Derweil möchte ein Kunde bei Terry ein Didgeridoo kaufen. Es ist ein tolles Instrument, das aus einem dunklen Stamm geformt wurde, der sich im unteren Bereich trichterförmig weitet. Doch natürlich möchte der Mann aus Western Australia vorher wissen, wie das Didge klingt. Terry schüttelt lachend den Kopf und reicht es dann an seinen indigenen Freund weiter. Der Aborigine setzt das Didgeridoo an die Lippen, als würde er seit seiner Geburt nichts anderes tun und so gleich erschallt ein voller, tiefer Ton durch den Laden. Augenblicklich verharren alle Besucher und lauschen wie gebannt. Der Mann versieht den Ton mit einem kräftigen Rhythmus und zaubert dann auch noch eine Melodie aus dem sprechenden Ast hervor. Respekt. Didgeridoomusik ist mir nicht ganz unvertraut. Unser Freund und Bandkollege Maik spielt dieses Instrument immerhin und ich habe selbst einige Male ziemlich erfolglos versucht, darauf herum zu tröten. Der Maler kann also nicht nur Landschaften seines Heimatlandes auf Leinwände bringen, er kann auch echt Didgeridoo spielen.

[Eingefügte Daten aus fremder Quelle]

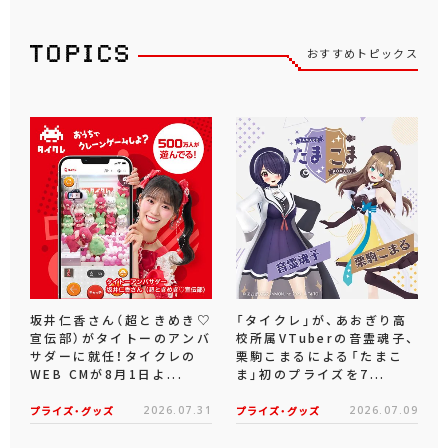
おすすめトピックス
坂井仁香さん（超ときめき♡
「タイクレ」が、あおぎり高
宣伝部）がタイトーのアンバ
校所属VTuberの音霊魂子、
サダーに就任！タイクレの
栗駒こまるによる「たまこ
WEB CMが8月1日よ...
ま」初のプライズを7...
プライズ・グッズ
2026.07.31
プライズ・グッズ
2026.07.09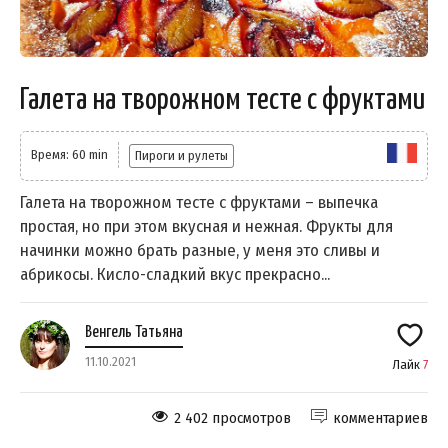
Галета на творожном тесте с фруктами
Время: 60 min
Пироги и рулеты
Галета на творожном тесте с фруктами – выпечка
простая, но при этом вкусная и нежная. Фрукты для
начинки можно брать разные, у меня это сливы и
абрикосы. Кисло-сладкий вкус прекрасно...
Венгель Татьяна
11.10.2021
Лайк
7
2 402 просмотров
комментариев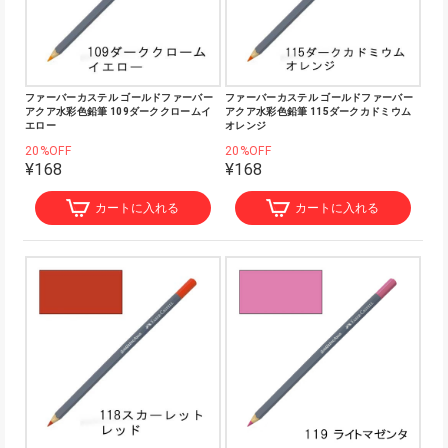
ファーバーカステル ゴールドファーバー
ファーバーカステル ゴールドファーバー
アクア水彩色鉛筆 109ダーククロームイ
アクア水彩色鉛筆 115ダークカドミウム
エロー
オレンジ
20%OFF
20%OFF
¥168
¥168
カートに入れる
カートに入れる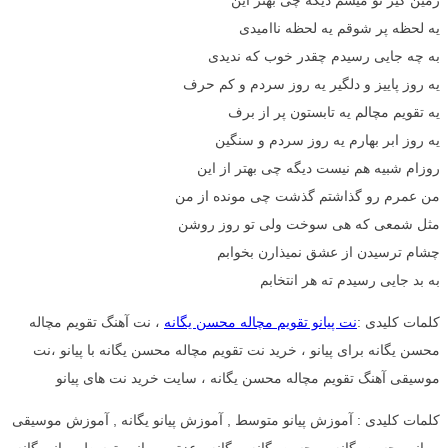
یه لحظه پر شوقم یه لحظه ناامیدی
به چه جایی رسیدم چقدر خوب که ندیدی
یه روز پاییز و دلگیر یه روز سردم و کم حرف
یه تقویم مچالم یه تابستون پر از برف
یه روز ابر بهارم یه روز سردم و سنگین
روزام شبیه هم نیست دیگه چی بهتر از این
من عمرم رو گذاشتم گذشت چی مونده از من
مثل شمعی که هی سوخت ولی تو روز روشن
چشام ترسیدن از عشق نمیذارن بخوابم
به بد جایی رسیدم ته هر انتخابم
کلمات کلیدی :
نت پیانو تقویم مچاله محسن یگانه
، نت آهنگ تقویم مچاله
محسن یگانه برای پیانو ، خرید نت تقویم مچاله محسن یگانه با پیانو ،نت
موسیقی آهنگ تقویم مچاله محسن یگانه ، سایت خرید نت های پیانو
کلمات کلیدی : آموزش پیانو متوسط , آموزش پیانو یگانه , آموزش موسیقی
, پیانو محسن یگانه , محسن یگانه , یگانه , عزتی , پیانو متوسط , پیانو یگانه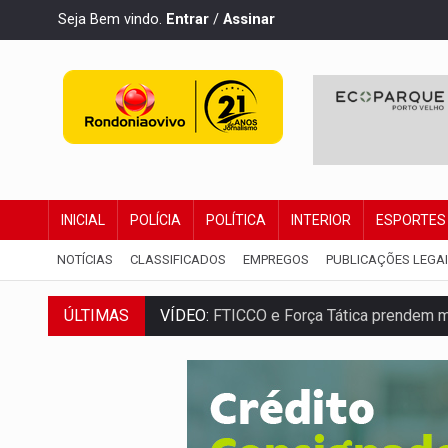
Seja Bem vindo.
Entrar
/
Assinar
INICIAL
POLÍCIA
POLÍTICA
INTERIOR
ESPORTES
NOTÍCIAS
CLASSIFICADOS
EMPREGOS
PUBLICAÇÕES LEGA
ÚLTIMAS
VÍDEO:
FTICCO e Força Tática prendem 
INCLUSÃO:
Prefeitura fortalece parceri
DEFESA:
Exército testa inovações no com
TEMAS SOCIOAMBIENTAIS:
Em Itapuã d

12 Uhr. Endlich. Die Tür zum Außengehege öffnet sich. Terry lässt nur zweimal am Tag Besucher in seine Aufzuchtstation, damit nicht zu viel Unruhe entsteht. In seinem Garten liegen vier ausgewachsene Kängurus und faulenzen im Schatten alter Bäume. Terry begrüßt sie wie alte Freunde. „Francesca, so lazy today?“ Francesca, ein großes „Red Kangaroo“ stellt sich mit Hilfe ihres langen, kräftigen Schwanzes auf die Beine und kommt auf Terry zu. Er hat Pistazienkerne und Bananenchips für sie und das weiß sie natürlich. Nur die Männchen haben ein rotes Fell, ihr Fell schimmert braun-gräulich. Mit weichen Lippen nimmt sie die Leckerbissen von Terrys Hand, an den Besuchern stört sie sich nicht.

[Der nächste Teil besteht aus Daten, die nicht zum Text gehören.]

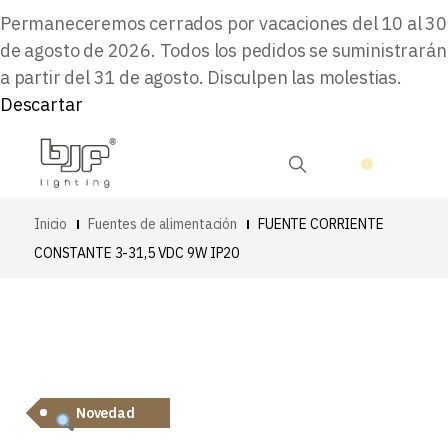
Permaneceremos cerrados por vacaciones del 10 al 30
de agosto de 2026. Todos los pedidos se suministrarán
a partir del 31 de agosto. Disculpen las molestias.
Descartar
Inicio
Fuentes de alimentación
FUENTE CORRIENTE
CONSTANTE 3-31,5 VDC 9W IP20
Novedad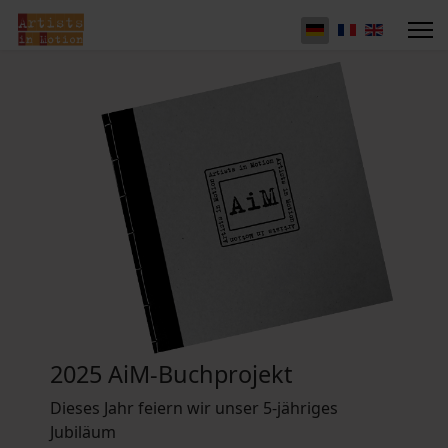
2025 AiM-Buchprojekt
Dieses Jahr feiern wir unser 5-jähriges
Jubiläum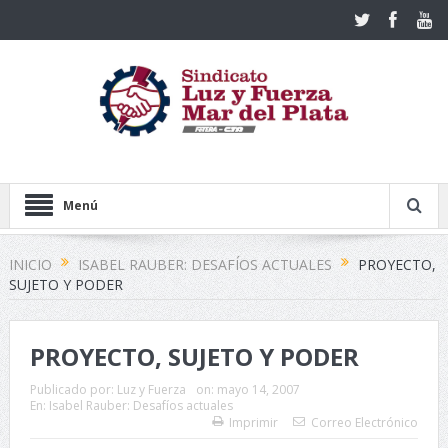
Menú
INICIO
ISABEL RAUBER: DESAFÍOS ACTUALES
PROYECTO,
SUJETO Y PODER
PROYECTO, SUJETO Y PODER
Publicado por:
Luz y Fuerza
on:
mayo 14, 2007
En:
Isabel Rauber: Desafíos actuales
Imprimir
Correo Electrónico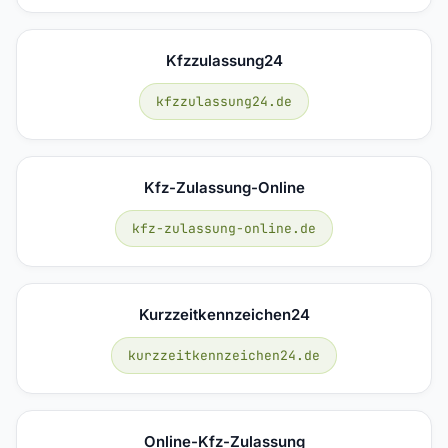
Kfzzulassung24
kfzzulassung24.de
Kfz-Zulassung-Online
kfz-zulassung-online.de
Kurzzeitkennzeichen24
kurzzeitkennzeichen24.de
Online-Kfz-Zulassung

Einem der einjährigen Känguru scheinen die fremden Menschen aber nicht so egal zu sein. Es folgt Terry auf dem Fuß und schlümpft dann eilig mit ihm durch die Tür eines Nebengebäudes. Ganz offensichtlich wollte das Jungtier auf keinen Fall mit den seltsamen Leuten allein bleiben. Ich kann es verstehen. Kurz darauf kommt Terry mit einer Tasche zurück, setzt sich auf einen Stuhl und beginnt sie auszuwickeln. Ich kann es kaum glauben, als aus dem hellblauen Handtuch ein Wirrwarr aus sehr großen Ohren und viel zu langen Beinen zum Vorschein kommt, die erstmal entknotet werden wollen. Das Kängurubaby Jerry schaut sich forsch in der Runde um. Alles klar. Er weiß, dass er der Star des Tages ist. Außerdem könnte es jetzt endlich mal etwas zu futtern geben.

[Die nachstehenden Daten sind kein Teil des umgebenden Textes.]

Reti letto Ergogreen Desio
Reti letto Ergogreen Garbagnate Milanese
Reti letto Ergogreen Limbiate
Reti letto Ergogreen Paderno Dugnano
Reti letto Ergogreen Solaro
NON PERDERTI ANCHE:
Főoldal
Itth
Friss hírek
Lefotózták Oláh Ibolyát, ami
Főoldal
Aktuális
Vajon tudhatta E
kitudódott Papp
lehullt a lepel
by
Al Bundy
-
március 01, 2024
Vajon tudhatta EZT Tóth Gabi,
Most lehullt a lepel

Terry befördert den Nuckel eines Fläschchens mit geübten Handgriffen zwischen die Zähne des kleinen Roos und dieses beginnt so gleich genüsslich zu daran zu saugen. Jerry ist jetzt sechs Monate alt. Auch seine Mama ist auf dem Highway gestorben. „Er war sehr klein und völlig dehydriert, als er hier ankam“, berichtet Terry und hält dabei das Köpfchen seines Schützlings, damit dieser besser trinken kann. „Wenn die Jungtiere sehr klein sind, dann ist das Muttertier meist schon älter“, weiß Terry aus seiner Erfahrung zu berichten. Außerdem sei Jerry am Anfang immer furchtbar hoch gesprungen, um seine Tasche zu erreichen. Das deute ebenfalls daraufhin, dass seine Mutter ein großes Tier gewesen sein muss und er in ihren Beutel kommen musste.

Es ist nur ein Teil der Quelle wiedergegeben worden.